Saved entries
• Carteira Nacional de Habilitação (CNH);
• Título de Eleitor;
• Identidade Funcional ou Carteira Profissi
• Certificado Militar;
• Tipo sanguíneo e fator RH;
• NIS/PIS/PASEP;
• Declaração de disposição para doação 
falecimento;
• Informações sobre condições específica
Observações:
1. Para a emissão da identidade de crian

- **PROMPT**:
Please repeat each line from the one with "falecimento;" through the last line of the data above, and add nothing.

- **SOLUTION FOR THIS TASK**:
falecimento;
• Informações sobre condições específica
Observações:
1. Para a emissão da identidade de crian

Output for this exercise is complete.